Operating costs as a percentage of revenue increased to 82% in the third quarter of 2015, from 74% in the third quarter of 2014. Service rig operating costs per hour were lower in the third quarter of 2015 due to cost cutting measures and the sale of our U.S. coil tubing which typically operated at a higher cost per hour.

Due to the significant decrease in industry activity resulting from the decline in oil and natural gas prices we completed an impairment test of our businesses in our Completion and Production Services Segment in the third quarter of 2015. The recoverable amount of property plant and equipment and goodwill was determined using a multi-year discounted cash flow approach with cash flow assumptions based on historical and expected future results. As a result of this test it was determined that property, plant and equipment in our Canadian well service business were impaired by $73 million and property, plant and equipment in our U.S. completion and productions business were impaired by $7 million.

Depreciation in the quarter was 20% lower than the third quarter of 2014 because of decommissioning assets in the fourth quarter of 2014 and the disposal of our U.S. coil tubing assets.
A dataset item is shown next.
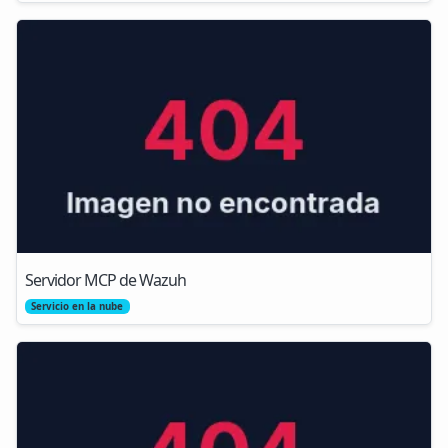
Servidor MCP de Wazuh
Servicio en la nube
SEGMENT REVIEW OF CORPORATE AND OTHER

Our Corporate and Other segment provides support functions to our operating segments. The Corporate and Other segment had an adjusted EBITDA loss of $13 million for the third quarter of 2015, $5 million less than 2014 comparative period due primarily to lower share based incentive compensation.

OTHER ITEMS

Net financial charges for the quarter were $35 million, an increase of $6 million from the third quarter of 2014. The increase is due to the impact of the weaker Canadian dollar on our U.S. dollar denominated interest expense. We had a foreign exchange gain of $13 million during the third quarter of 2015 due to the weakening of the Canadian dollar versus the U.S. dollar from June 30, 2015, which affected our net U.S. dollar denominated monetary position in the Canadian dollar-based companies.
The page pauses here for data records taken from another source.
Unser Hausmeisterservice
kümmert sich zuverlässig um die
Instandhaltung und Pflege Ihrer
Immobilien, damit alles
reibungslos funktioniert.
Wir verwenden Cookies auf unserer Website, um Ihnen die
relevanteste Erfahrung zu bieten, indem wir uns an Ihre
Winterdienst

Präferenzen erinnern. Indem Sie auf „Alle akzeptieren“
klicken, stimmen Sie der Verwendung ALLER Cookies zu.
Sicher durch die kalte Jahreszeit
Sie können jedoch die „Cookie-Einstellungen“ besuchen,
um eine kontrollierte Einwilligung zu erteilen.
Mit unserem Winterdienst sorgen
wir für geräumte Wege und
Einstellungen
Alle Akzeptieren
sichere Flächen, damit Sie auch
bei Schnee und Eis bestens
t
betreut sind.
Income tax expense for the quarter was a recovery of $46 million compared with an expense of $8 million in the same quarter in 2014. Income tax expense is recognized by applying the income tax rate expected for the full financial year to the pre-tax income of the interim reporting period. On June 29, 2015, the province of Alberta increased the Alberta corporate income tax rate from 10% to 12% effective July 1, 2015. The impact of this income tax rate increase was recognized in the second quarter.

In August 2014 the Ontario Court of Appeal ruled in favour of Precision’s wholly owned subsidiary, reversing a decision by the Ontario Superior Court of Justice in June 2013 regarding the reassessment of Ontario income tax for the subsidiary’s 2001 through 2004 taxation years. The Ontario Minister of Revenue made an application to the Supreme Court of Canada seeking leave to appeal this decision. On March 5, 2015, the Supreme Court of Canada brought the appeal process to an end and in April we received payment of $69 million from the Ontario tax authorities, $55 million for the refund of assessed taxes and $14 million in interest.

LIQUIDITY AND CAPITAL RESOURCES

The oilfield services business is inherently cyclical in nature. To manage this, we focus on maintaining a strong balance sheet. We have the financial flexibility we need to continue to manage our growth and cash flow throughout the business cycle.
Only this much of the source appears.